The mechanisms by which hypotonic solutions and 4αPDD can induce an elevation in neuronal [Ca2+]i independently of TRPV4 are not clear. The TRPV4 agonist 5′,6-EET has recently been shown to modulate neuronal activity through activation of TRPA1, rather than TRPV4 (Sisignano et al., 2012). However, we found that neurons lacking TRPA1 or TRPV1 still responded to both hypotonic buffer and 4αPDD, suggesting that these channels are not responsible. Neuronal expression of 5-HT3 receptors (Linz and Veelken, 2002), TRPC1 (Staaf et al., 2009) and TRPC5 (Gomis et al., 2008) have all previously been suggested to provide sensitivity to hypo-osmotic challenge. However, identification of the precise mechanisms responsible for hypotonic and 4αPDD-induced neuronal activation is beyond the scope of this study.
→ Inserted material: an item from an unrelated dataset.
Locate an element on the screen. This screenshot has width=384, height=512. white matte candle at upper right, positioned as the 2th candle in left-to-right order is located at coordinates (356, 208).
In conclusion, our data support the hypothesis that TRPV4 is involved in noxious mechanosensation, but this is not necessarily due to an activation of TRPV4 protein on sensory neurons. Indeed, we have failed to find any evidence for functional TRPV4 expression in the vast majority of DRG and TG neurons in culture. If this is also the case in vivo, the effects of TRPV4 agonists such as 4αPDD on nociceptive behaviours should be interpreted based on a non-neuronal site of TRPV4 activity, such as in the Merkel cells (Boulais et al., 2009) or keratinocytes of the skin (Chung et al., 2003), or as an action on an alternative target.